──────── Data in this exercise ────────

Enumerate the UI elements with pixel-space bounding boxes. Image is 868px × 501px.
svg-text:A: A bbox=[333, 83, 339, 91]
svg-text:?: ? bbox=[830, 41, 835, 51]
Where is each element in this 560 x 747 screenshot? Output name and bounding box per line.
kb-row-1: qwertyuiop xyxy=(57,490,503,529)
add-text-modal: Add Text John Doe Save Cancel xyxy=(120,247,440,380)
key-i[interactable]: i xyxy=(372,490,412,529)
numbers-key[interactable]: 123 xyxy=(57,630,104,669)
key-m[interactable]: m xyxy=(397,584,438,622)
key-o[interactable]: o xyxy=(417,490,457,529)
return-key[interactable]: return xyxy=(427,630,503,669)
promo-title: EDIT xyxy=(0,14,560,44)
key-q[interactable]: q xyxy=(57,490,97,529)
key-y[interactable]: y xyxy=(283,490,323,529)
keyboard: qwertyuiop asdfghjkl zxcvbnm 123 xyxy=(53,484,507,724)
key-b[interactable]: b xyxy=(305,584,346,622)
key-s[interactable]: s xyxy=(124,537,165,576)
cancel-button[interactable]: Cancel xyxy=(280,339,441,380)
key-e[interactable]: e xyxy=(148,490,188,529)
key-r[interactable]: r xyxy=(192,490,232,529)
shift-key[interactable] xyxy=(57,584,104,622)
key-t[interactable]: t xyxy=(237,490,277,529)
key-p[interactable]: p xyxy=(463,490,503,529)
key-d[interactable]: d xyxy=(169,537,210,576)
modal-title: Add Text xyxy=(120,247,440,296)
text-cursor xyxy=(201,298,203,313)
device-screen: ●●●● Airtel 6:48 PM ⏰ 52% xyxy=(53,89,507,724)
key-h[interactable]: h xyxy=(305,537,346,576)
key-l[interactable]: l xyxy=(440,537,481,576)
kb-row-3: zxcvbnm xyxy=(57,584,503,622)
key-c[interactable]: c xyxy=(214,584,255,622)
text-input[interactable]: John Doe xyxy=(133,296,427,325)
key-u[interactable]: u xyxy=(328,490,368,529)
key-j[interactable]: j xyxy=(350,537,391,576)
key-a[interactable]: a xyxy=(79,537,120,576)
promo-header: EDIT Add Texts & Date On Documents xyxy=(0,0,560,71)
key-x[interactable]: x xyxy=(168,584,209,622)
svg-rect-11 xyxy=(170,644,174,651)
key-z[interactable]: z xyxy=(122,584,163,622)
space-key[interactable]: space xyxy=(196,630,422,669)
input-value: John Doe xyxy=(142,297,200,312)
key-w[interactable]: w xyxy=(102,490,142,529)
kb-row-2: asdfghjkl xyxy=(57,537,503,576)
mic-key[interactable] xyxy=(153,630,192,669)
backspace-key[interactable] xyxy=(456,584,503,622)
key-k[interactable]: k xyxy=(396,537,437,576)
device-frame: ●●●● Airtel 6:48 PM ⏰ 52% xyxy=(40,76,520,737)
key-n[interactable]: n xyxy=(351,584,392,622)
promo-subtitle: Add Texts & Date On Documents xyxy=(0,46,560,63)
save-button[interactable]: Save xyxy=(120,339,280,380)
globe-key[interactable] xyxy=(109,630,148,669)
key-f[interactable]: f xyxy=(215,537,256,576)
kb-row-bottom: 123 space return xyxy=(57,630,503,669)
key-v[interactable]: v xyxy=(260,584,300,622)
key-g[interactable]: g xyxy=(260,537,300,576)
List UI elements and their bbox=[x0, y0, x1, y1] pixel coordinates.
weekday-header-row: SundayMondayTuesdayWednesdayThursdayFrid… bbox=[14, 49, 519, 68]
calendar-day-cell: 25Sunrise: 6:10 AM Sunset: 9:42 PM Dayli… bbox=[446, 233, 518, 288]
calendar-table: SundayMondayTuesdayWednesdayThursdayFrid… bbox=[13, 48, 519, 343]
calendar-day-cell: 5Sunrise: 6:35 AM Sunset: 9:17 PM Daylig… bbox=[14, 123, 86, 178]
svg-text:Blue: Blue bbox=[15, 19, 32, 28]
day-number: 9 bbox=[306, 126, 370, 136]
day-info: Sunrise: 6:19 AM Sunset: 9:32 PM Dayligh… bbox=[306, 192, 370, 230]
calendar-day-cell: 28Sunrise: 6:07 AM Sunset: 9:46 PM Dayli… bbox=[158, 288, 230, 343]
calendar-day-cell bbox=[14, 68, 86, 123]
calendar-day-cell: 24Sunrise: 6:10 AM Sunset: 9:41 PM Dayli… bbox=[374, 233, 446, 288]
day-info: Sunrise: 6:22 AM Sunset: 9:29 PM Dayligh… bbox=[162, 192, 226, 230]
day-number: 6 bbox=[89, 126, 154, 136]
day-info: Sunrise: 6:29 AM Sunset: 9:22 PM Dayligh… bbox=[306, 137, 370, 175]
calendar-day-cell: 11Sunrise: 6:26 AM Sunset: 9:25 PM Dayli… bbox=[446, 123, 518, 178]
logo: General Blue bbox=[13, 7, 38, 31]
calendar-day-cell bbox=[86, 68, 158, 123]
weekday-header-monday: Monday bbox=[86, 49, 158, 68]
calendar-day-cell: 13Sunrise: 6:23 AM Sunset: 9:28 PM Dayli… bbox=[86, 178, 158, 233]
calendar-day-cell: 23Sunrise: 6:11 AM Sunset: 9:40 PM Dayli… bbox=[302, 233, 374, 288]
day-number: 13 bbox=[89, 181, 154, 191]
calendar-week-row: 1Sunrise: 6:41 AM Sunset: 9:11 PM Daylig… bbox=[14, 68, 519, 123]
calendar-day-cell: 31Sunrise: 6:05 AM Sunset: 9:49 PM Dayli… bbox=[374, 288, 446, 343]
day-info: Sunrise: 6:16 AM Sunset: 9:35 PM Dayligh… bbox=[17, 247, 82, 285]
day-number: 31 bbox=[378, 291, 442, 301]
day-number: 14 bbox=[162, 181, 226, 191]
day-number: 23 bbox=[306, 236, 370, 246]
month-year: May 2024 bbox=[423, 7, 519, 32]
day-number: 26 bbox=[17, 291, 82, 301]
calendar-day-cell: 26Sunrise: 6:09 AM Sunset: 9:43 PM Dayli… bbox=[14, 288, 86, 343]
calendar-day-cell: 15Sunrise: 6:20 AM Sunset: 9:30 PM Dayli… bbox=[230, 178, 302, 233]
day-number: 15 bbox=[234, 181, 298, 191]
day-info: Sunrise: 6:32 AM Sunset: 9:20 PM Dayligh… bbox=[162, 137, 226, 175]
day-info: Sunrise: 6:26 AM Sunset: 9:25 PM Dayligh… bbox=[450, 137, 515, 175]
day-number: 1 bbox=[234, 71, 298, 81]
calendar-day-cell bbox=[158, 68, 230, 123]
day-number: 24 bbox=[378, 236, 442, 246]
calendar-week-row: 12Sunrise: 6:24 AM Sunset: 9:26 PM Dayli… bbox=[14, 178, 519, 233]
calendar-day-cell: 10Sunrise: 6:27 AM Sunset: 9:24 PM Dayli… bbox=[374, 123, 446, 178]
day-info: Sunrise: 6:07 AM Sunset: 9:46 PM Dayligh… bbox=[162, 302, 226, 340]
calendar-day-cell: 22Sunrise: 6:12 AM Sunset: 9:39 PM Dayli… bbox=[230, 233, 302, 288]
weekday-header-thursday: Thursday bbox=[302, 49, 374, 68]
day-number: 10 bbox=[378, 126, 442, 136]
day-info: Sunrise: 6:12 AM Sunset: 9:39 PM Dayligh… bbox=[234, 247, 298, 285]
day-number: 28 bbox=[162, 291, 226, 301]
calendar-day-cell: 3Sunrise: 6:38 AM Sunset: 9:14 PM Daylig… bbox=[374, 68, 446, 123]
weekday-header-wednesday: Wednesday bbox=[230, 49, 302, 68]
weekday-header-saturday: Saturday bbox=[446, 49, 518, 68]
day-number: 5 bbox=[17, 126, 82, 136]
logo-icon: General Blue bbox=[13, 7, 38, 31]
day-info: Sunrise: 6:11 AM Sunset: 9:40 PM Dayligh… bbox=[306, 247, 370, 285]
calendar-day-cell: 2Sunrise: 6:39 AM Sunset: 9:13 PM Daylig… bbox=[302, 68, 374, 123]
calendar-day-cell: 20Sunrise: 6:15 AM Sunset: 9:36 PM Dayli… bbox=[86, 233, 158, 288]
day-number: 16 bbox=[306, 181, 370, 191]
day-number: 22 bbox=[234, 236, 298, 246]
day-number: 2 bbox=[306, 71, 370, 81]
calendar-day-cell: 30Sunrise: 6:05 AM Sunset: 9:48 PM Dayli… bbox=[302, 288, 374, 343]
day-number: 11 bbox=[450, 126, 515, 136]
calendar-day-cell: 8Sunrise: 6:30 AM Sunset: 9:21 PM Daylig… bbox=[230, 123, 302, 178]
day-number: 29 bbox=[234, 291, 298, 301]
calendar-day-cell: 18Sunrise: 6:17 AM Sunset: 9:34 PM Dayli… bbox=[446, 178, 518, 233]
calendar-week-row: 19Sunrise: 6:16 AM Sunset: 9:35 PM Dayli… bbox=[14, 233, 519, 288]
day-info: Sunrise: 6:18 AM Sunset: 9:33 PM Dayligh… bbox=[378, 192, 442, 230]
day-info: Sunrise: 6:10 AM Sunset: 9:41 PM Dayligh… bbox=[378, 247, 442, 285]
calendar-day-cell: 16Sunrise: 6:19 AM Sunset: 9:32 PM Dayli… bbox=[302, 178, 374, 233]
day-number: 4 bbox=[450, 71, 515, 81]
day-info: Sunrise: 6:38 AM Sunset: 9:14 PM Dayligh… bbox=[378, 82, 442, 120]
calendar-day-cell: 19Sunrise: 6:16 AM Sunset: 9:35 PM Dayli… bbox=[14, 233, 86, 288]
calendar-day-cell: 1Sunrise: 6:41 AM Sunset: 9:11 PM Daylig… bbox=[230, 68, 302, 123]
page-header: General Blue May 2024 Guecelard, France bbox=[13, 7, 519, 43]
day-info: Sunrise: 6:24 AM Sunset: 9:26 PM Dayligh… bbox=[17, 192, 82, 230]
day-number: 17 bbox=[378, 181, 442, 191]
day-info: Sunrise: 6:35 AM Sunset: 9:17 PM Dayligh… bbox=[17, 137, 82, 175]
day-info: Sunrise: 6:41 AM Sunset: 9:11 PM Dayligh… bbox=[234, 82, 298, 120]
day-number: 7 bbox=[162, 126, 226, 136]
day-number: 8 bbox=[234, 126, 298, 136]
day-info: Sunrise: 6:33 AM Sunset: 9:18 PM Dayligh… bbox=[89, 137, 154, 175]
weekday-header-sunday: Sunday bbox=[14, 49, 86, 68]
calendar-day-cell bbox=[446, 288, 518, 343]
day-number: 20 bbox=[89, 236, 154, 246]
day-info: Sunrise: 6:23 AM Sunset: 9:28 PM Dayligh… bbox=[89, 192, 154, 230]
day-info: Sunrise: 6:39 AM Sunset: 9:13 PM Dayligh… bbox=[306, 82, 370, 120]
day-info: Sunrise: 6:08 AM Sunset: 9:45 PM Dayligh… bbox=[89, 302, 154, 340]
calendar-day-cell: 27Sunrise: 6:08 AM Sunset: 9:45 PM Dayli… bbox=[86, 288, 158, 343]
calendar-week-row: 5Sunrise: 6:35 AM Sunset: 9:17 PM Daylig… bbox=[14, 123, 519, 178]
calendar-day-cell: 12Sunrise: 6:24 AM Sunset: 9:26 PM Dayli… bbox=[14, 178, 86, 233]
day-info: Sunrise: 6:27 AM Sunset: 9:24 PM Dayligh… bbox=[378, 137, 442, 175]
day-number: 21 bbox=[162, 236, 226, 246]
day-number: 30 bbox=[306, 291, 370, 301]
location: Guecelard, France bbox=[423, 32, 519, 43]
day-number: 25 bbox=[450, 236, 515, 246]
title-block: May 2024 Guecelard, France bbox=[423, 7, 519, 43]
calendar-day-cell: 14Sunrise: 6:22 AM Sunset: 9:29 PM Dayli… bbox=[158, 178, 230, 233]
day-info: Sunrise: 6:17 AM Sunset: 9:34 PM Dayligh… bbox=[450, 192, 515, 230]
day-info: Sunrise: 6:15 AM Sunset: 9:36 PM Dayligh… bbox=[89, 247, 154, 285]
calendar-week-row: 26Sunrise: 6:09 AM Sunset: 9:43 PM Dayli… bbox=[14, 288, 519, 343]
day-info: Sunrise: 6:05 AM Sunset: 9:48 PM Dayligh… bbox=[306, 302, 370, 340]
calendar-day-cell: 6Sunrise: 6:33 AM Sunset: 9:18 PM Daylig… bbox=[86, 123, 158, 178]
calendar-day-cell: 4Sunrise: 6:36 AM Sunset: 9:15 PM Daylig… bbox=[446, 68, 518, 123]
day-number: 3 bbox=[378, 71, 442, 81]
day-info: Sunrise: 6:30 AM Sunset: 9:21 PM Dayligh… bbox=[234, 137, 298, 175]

────────

How to complete this task:
Wherever a line in the entries holds "Cancel", copy that line.

Result for this exercise:
add-text-modal: Add Text John Doe Save Cancel xyxy=(120,247,440,380)
cancel-button[interactable]: Cancel xyxy=(280,339,441,380)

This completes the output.